How I learned to love the lockdown

David Bullard says he has not intention of going back to his bad old ways


I’m lucky to be alive. I realized that recently when I read various COVID-19 inspired “scientific” articles about the unnecessary risks I have been taking these past fifty or so years.

When I think of the countless times I have flown on an aircraft with hundreds of coughing and spluttering people having their filthy germs spread through the recycled air on a twelve hour flight to Europe or the many theatrical performances I’ve been to with the bloke behind me sneezing and droplets landing on me I’m surprised I’m still here.

Admittedly I did get a nasty dose of something after a performance of, can you believe, Jesus Christ Superstar, when I was sneezed on repeatedly and had to spend a few days in bed recovering. You might have thought that a musical about JC would have brought with it automatic healing qualities but it wasn’t to be.

As far as air travel is concerned I have often arrived at my destination and developed a sore throat within a few days as a result of some disgusting fellow traveller’s germs. But it was nothing that a decent throat spray and some over the counter medication couldn’t sort out and within a few days I was as right as rain and joining the long queue of non social distancing art lovers to catch a brief glimpse of the Mona Lisa. Ah…those were the days.


Now, of course, I only travel down the sharp end where there’s considerably more social distancing on offer and an altogether better class of infection to be had.

I’ve lived dangerously, exchanging body fluids with people I barely knew at university and not always washing my hands for at least 20 seconds after. If I’d known I was flirting with death I never would have done it. Before I even knew the word ‘pathogens’ I was eating street food in Vietnam, drinking in crowded bars in New York and, can you credit it, travelling in crammed underground trains on the Northern Line in London?

Once I even performed as a member of the choir at the Royal Albert Hall in a performance of Edward Elgar’s sublime ‘Dream of Gerontius’. Can you believe it? A full orchestra, seventy members of the choir and an audience capacity of plus or minus 5200. How on earth I got through that I’ll never know but I was younger then and had none of these appallingly named ‘comorbidities’ which makes we elderly folk so vulnerable now.

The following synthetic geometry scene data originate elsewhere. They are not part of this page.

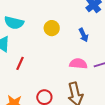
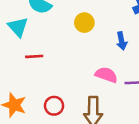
red line: (20, 63) -> (34, 56), turned 48

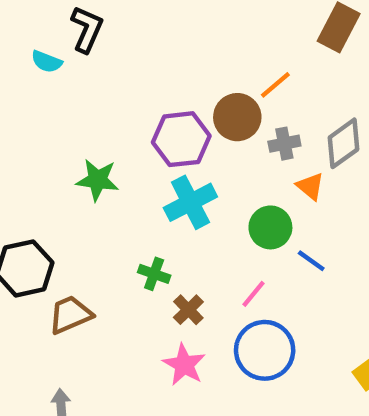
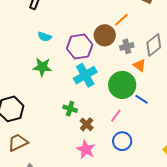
cyan semicircle: (47, 62) -> (45, 37), moved
green circle: (270, 227) -> (122, 85), size x1.4
brown trapezoid: (70, 315) -> (18, 142), moved
blue circle: (265, 350) -> (122, 141), size x0.7

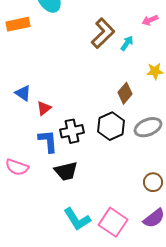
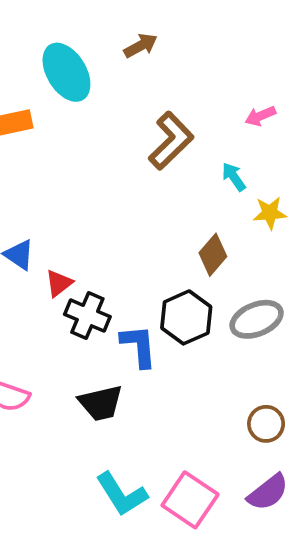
cyan arrow: (127, 43) -> (234, 177), moved, turned -70
black cross: (72, 131) -> (87, 316), moved, turned 35
blue L-shape: (48, 141) -> (139, 346), moved

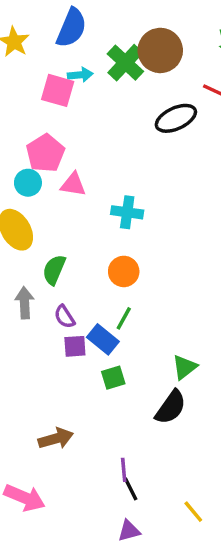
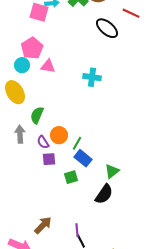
black ellipse: (176, 118) -> (107, 28), turned 65
cyan cross: (127, 212) -> (92, 77), moved
orange circle: (124, 271) -> (59, 135), moved
blue rectangle: (103, 339) -> (83, 158), moved
brown arrow: (56, 439) -> (43, 225), moved, turned -30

On a visit to Japan to attend a car launch I stopped off in Taiwan on the way home and visited a street market. One of the food stalls had snakes hanging up and the touristy thing to do was to drink a shooter of snake bile. The unfortunate serpent would be slit lengthwise and the bile drained off and collected in a small cup ready for drinking. The claimed benefits were many and included a vastly enhanced performance between the sheets I was assured.

I’m afraid I chickened out on that one and made do with a fruit bat pie instead. I must have been mad, although some of the very friendly young women who approached me in the market looked far more dangerous to my health than a shooter cup of snake bile.

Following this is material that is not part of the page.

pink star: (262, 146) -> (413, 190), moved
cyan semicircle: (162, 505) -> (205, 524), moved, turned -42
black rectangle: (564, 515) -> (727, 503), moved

Many of the places I’ve visited over the years have not been famous for their hygiene and even in pre handover Hong Kong there were food stalls at street level selling things that had obviously once been living creatures but were unidentifiable to a fastidious western tourist. Deep fried though they were delicious.

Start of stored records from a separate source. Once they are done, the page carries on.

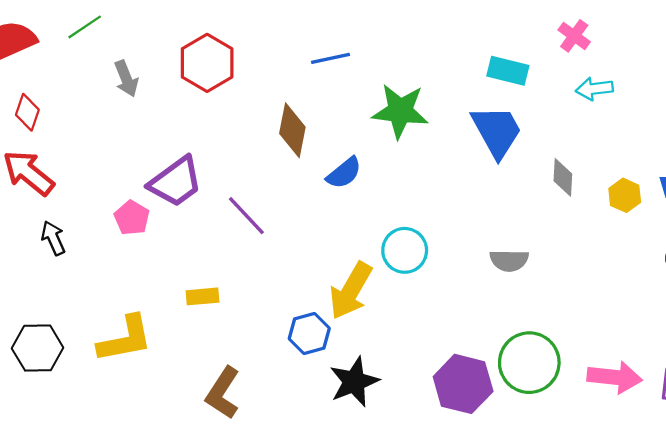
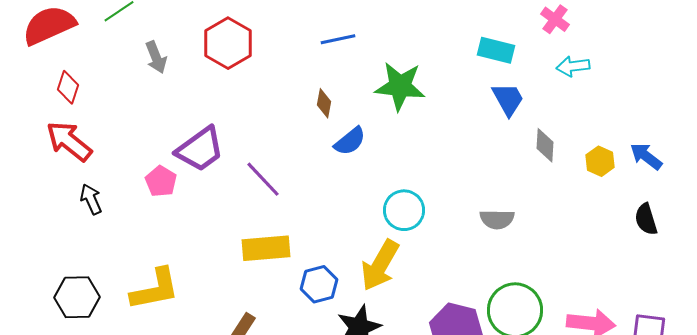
brown diamond: (292, 130) -> (324, 103), moved, size x0.6
blue trapezoid: (497, 131) -> (508, 99), moved, size x0.7
yellow arrow: (351, 291) -> (380, 265), moved
yellow rectangle: (203, 296) -> (266, 248), moved, size x1.6

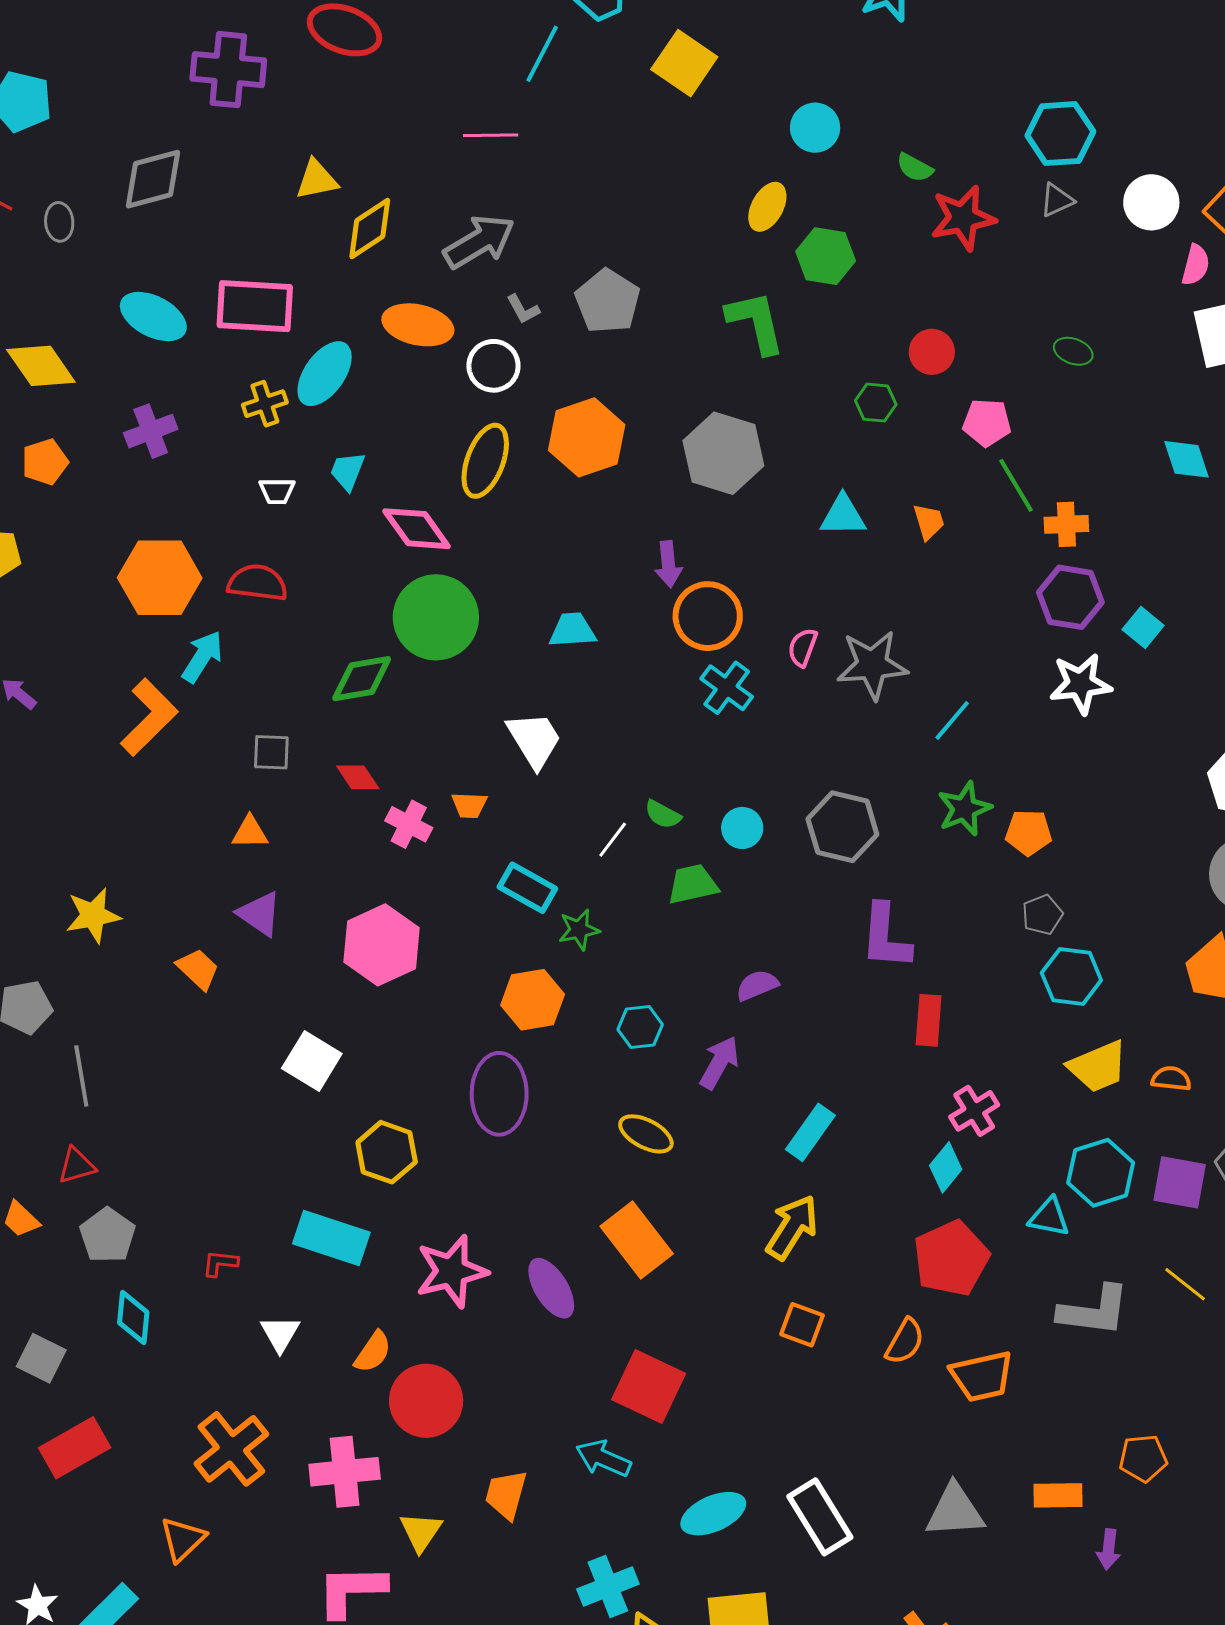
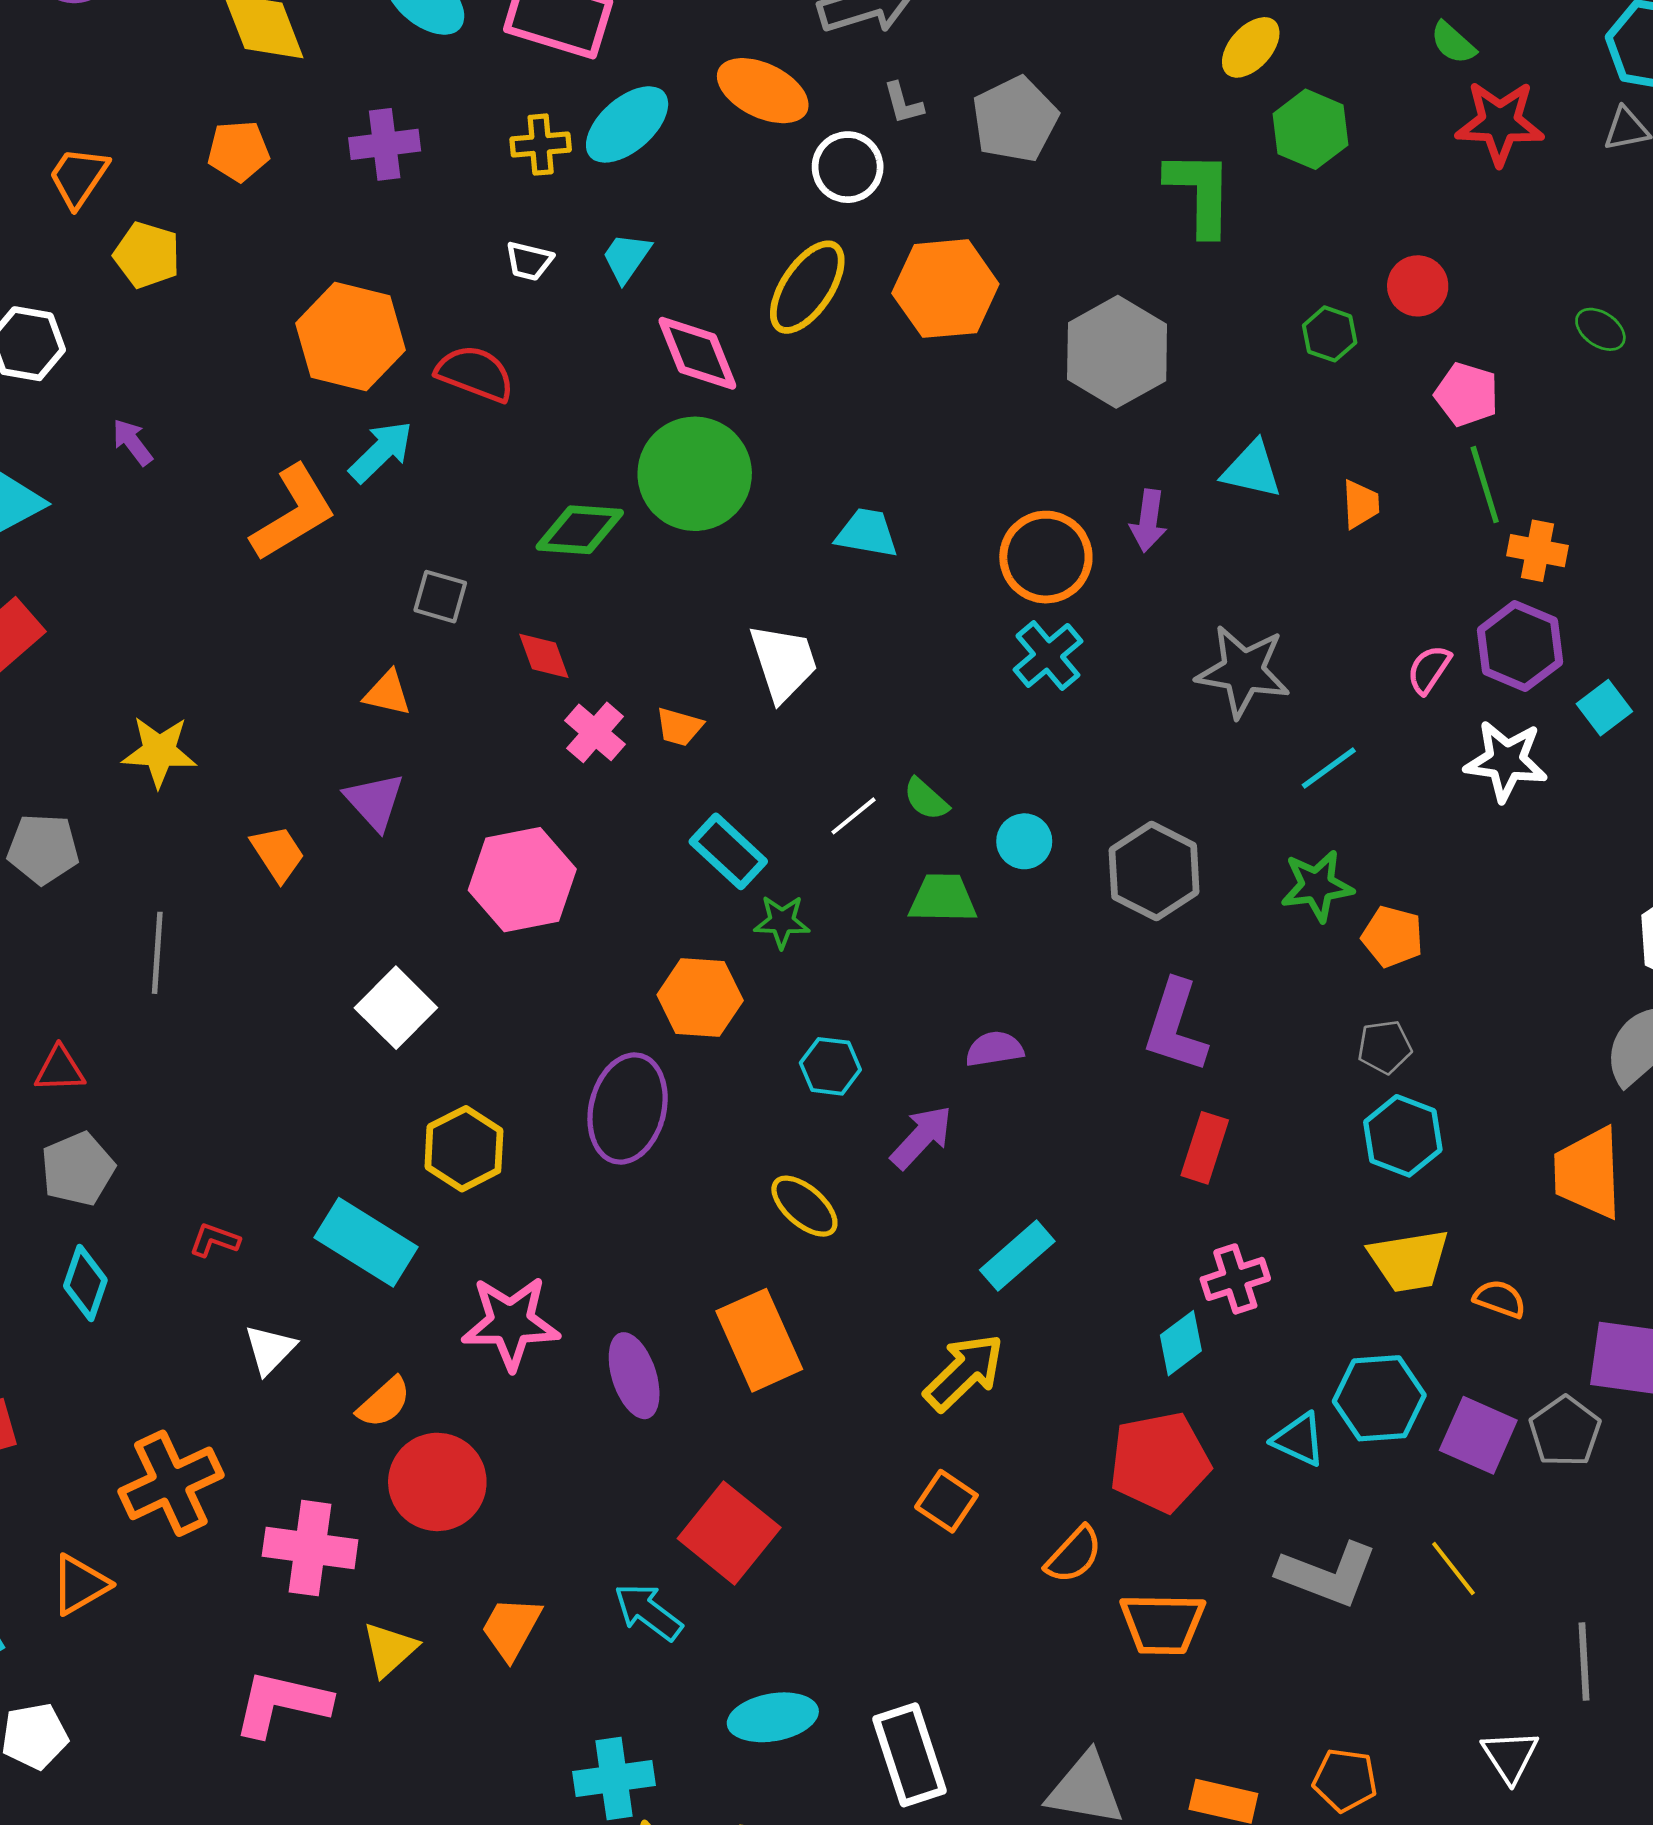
purple arrow: (668, 564) -> (1148, 521), moved
pink semicircle: (803, 647) -> (1429, 669), moved
gray line: (81, 1076) -> (157, 953), moved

In a villa I rented in Morocco the local butcher would display his wares on a marble slab in the open air with the sun beating down and swarms of flies keen for a nibble of flesh. It was the job of the butcher’s assistant to wave some sort of whisk around to deter the flies but I’m willing to bet that a good number landed, laid eggs and moved on. I imagine much of the food I ate in Morocco had come from a similar establishment and yet I somehow survived the experience. Those tagines they use apparently have magical properties or maybe the apricot they put with the lamb kills off all the nasties. Anyway, I’m still here.

I mention all this because it is about to become a happy memory for me. Up until now I hadn’t realized what a potentially toxic cocktail the human race has become and that even giving your granny a hug and a kiss on her 80th birthday could be a death sentence.

So, thanks to the weighty influence of informed scientific opinion, I have decided to stop playing fast and loose with life and to mend my ways. Even if the lockdown is lifted I shall be continuing with a risk averse voluntary lockdown from now on.

No more live concerts for me, no more hanging around in bars chatting up attractive young women who are almost certainly riddled with some or other easily transmittable affliction and definitely no more passing of zols at the croquet club. From now on the Sunday joint will only refer to a leg of sanitized lamb.

I still have five more series of ‘Blacklist’ to watch on Netflix and I’ve set myself the task of reading the entire works of Sir Arthur Conan Doyle. I have absolutely no intention of ever visiting a restaurant again and risking my life by eating food prepared by people who are almost certainly carrying some foul disease.

That’s apart from the enormous risk to life of sitting near other people or touching a surface that had been previously contaminated by a member of staff. If I have learned anything from COVID-19 it is that the grim reaper lurks in the most unexpected places.

However, now it’s permitted I may venture out to a liquor retailer suitably attired in my hazmat suit next week and buy a bottle or two of whisky. But only because of it’s cleansing and antiseptic qualities.

I never could get used to the taste of the stuff.